This project explores the relationship between semantic changes and emotional fluctuations throughout human navigation paths on Wikispeedia. By combining semantic analysis techniques with emotional analysis based on a pre-trained emotion model, we aim to determine if and how certain semantic shifts induce specific types of emotions during the navigation process. The motivation is to understand the interplay between cognitive processing and emotional responses, offering insights into how people interact with information and potentially predicting emotional responses based on article structures.
- What is the relationship between semantic change and emotional fluctuation throughout human navigation paths?
- Which types of emotions are induced by specific semantic jumps (e.g., significant shifts in topic or intensity)?
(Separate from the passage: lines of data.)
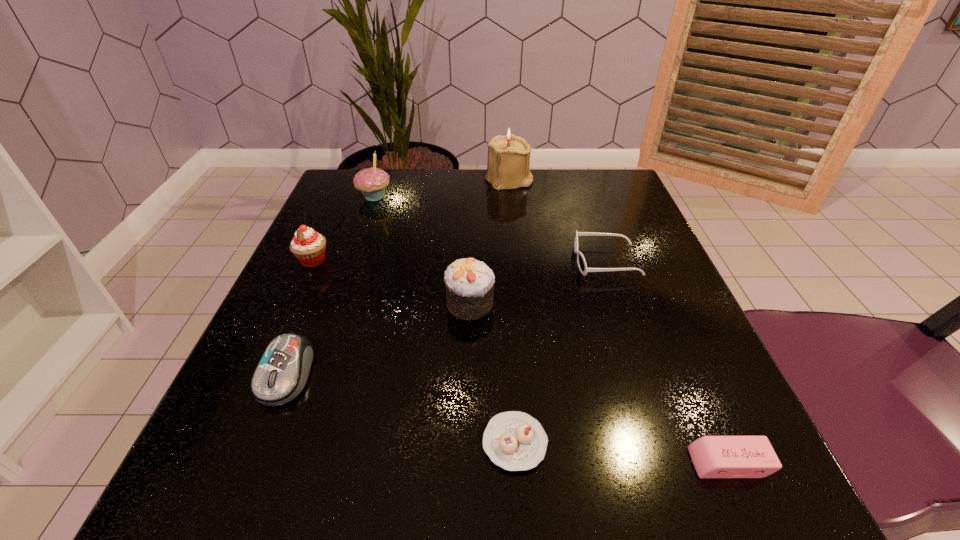 Where is `vacant space that satisfies the following two spatial constraints: 1. with the lenses of the eraser facing outward; 2. on the left side of the sunglasses`? Image resolution: width=960 pixels, height=540 pixels. vacant space that satisfies the following two spatial constraints: 1. with the lenses of the eraser facing outward; 2. on the left side of the sunglasses is located at coordinates (675, 463). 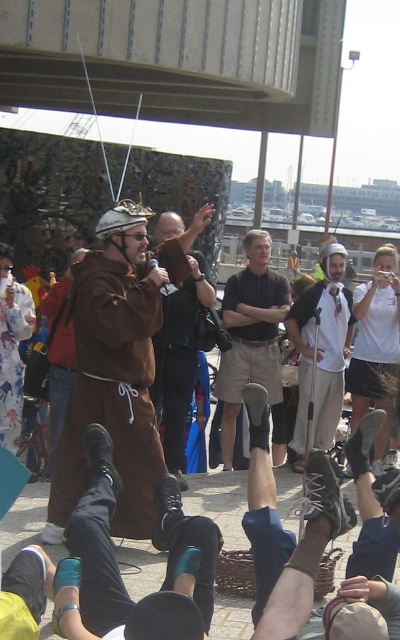 Question: Is white cotton shirt at center below brown leather jacket at center?

Choices:
 (A) no
 (B) yes

Answer: (B)

Question: Which point is farther to the camera?

Choices:
 (A) (229, 422)
 (B) (334, 346)
 (C) (66, 474)

Answer: (A)

Question: Is dark brown shirt at center above brown leather jacket at center?

Choices:
 (A) no
 (B) yes

Answer: (B)

Question: Among these objects, which one is nearest to the camera?

Choices:
 (A) brown leather robe at center
 (B) dark brown shirt at center

Answer: (A)

Question: Which of the following is the farthest from the observer?

Choices:
 (A) (256, 282)
 (B) (160, 285)
 (C) (306, 422)

Answer: (A)

Question: Is white cotton shirt at center bigger than brown leather jacket at center?

Choices:
 (A) yes
 (B) no

Answer: (B) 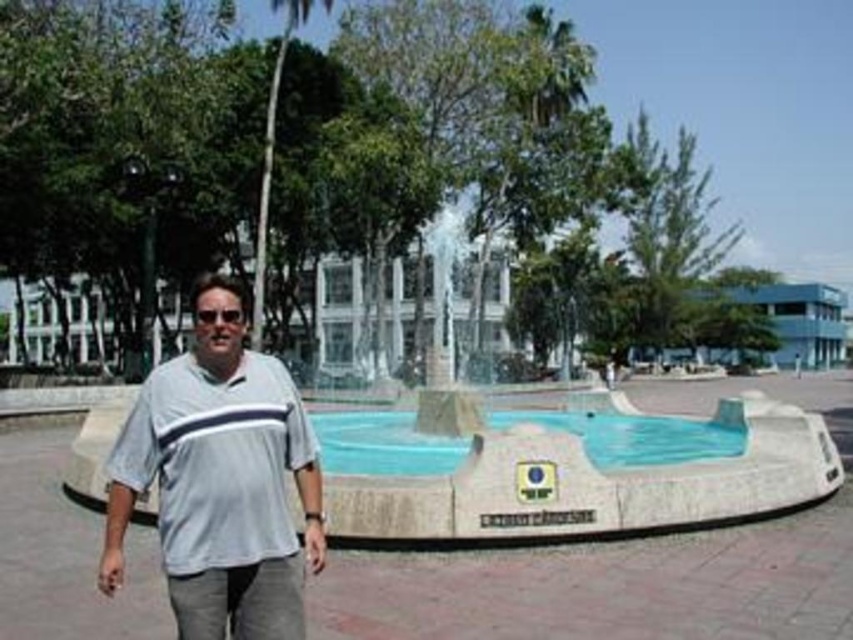 Is gray cotton shirt at center bigger than clear blue water at center?

Actually, gray cotton shirt at center might be smaller than clear blue water at center.

Does gray cotton shirt at center appear on the right side of clear blue water at center?

Incorrect, gray cotton shirt at center is not on the right side of clear blue water at center.

The image size is (853, 640). Find the location of `gray cotton shirt at center`. gray cotton shirt at center is located at coordinates (219, 481).

Find the location of a particular element. white stone fountain at center is located at coordinates (469, 461).

Between white stone fountain at center and green leafy palm tree at upper center, which one appears on the left side from the viewer's perspective?

From the viewer's perspective, green leafy palm tree at upper center appears more on the left side.

Is point (393, 484) more distant than point (260, 243)?

No, (393, 484) is closer to viewer.

I want to click on white stone fountain at center, so click(x=469, y=461).

Does point (433, 460) lie in front of point (351, 445)?

That is True.

Does point (370, 417) come behind point (329, 417)?

Yes.

The image size is (853, 640). Find the location of `white stone fountain at center`. white stone fountain at center is located at coordinates [x=469, y=461]. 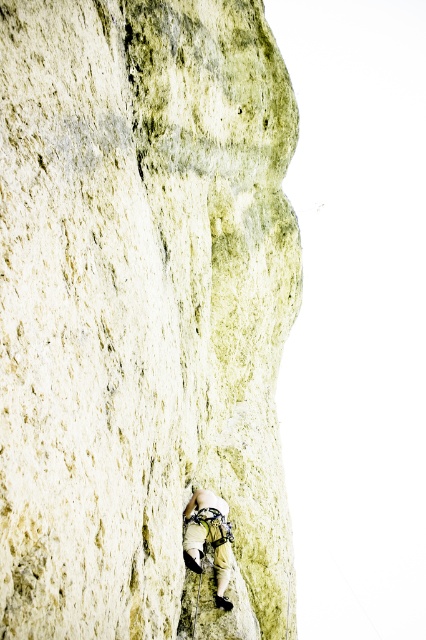 At what (x,y) coordinates should I click in order to perform the action: click on yellowish rock at center. Please return your answer as a coordinate pair (x, y). This screenshot has height=640, width=426. Looking at the image, I should click on (143, 314).

Identify the location of yellowish rock at center. pos(143,314). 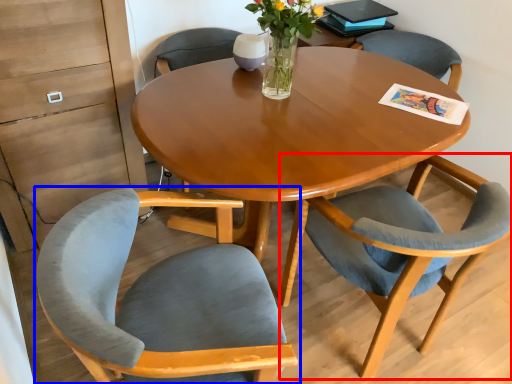 Question: Which object appears farthest to the camera in this image, chair (highlighted by a red box) or chair (highlighted by a blue box)?

Choices:
 (A) chair
 (B) chair

Answer: (A) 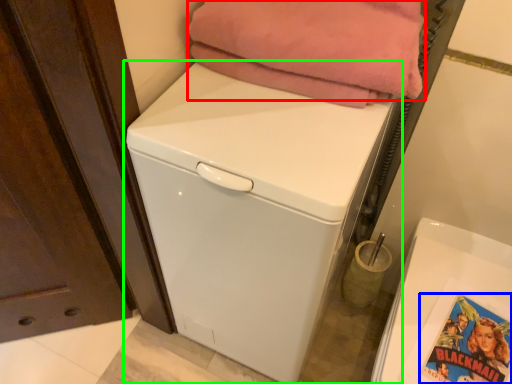 Question: Which is nearer to the blanket (highlighted by a red box)? comic book (highlighted by a blue box) or washing machine (highlighted by a green box).

Choices:
 (A) comic book
 (B) washing machine

Answer: (B) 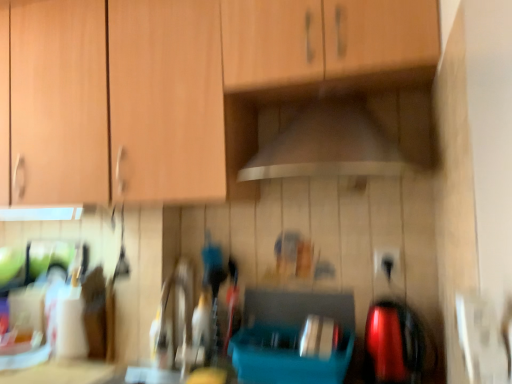 Question: From a real-world perspective, is white glossy countertop at lower left over wooden cabinet at upper center?

Choices:
 (A) yes
 (B) no

Answer: (B)

Question: Is white glossy countertop at lower left not close to wooden cabinet at upper center?

Choices:
 (A) no
 (B) yes

Answer: (A)

Question: Is white glossy countertop at lower left not inside wooden cabinet at upper center?

Choices:
 (A) no
 (B) yes

Answer: (B)

Question: Considering the relative positions of white glossy countertop at lower left and wooden cabinet at upper center in the image provided, is white glossy countertop at lower left to the left of wooden cabinet at upper center from the viewer's perspective?

Choices:
 (A) no
 (B) yes

Answer: (B)

Question: Does white glossy countertop at lower left have a lesser width compared to wooden cabinet at upper center?

Choices:
 (A) yes
 (B) no

Answer: (A)

Question: From the image's perspective, relative to white glossy countertop at lower left, is wooden cabinet at upper center above or below?

Choices:
 (A) below
 (B) above

Answer: (B)

Question: Considering the positions of wooden cabinet at upper center and white glossy countertop at lower left in the image, is wooden cabinet at upper center taller or shorter than white glossy countertop at lower left?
- How does backtracking affect emotional progression in navigation paths?
- Is there a correlation between semantic distance and specific emotional fluctuations such as curiosity or surprise?
- Can we predict a user’s emotional response based on the sequence of articles they navigate through?
The first step is to find an alternative approach to represent the semantic distance between concepts. This step is crucial because the representation of semantic distance directly impacts the subsequent analyses. We utilize various text embeddings and distance measures to calculate differences between embeddings. The embedding models we have selected are:
- MiniLM_L6_v2
- mpnet_base_v2
- roberta
We applied clustering to select the optimal semantic distance measure for this analysis, prioritizing the measure that results in minimal clustering bias as our semantic distance indicator. During the evaluation step, we first analyzed the consistency of the embedding results through ARI (Adjusted Rand Index) and NMI (Normalized Mutual Information), and mapping clustering outputs to the distribution of article categories. From this mapping, we derived accuracy and F1 scores, which served as key metrics for identifying the most effective semantic distance measure. We also experimented with using PCA for data dimensionality reduction. Furthermore, we extracted meaning for K-Medoids by looking at the name and primary category of the center. All these results will serve as a foundation for selecting the most suitable semantic distance. The distance measures and corresponding clustering models we have selected are:
Distance measure | Corresponding clustering method |
---|---|
Euclidean Distance | K-Means |
Manhattan Distance | K-Medoids |
Cosine Distance | K-Medoids |
In addition to the methods mentioned in this table, we also performed Spectral Clustering to enhance the credibility and validation of the evaluation results.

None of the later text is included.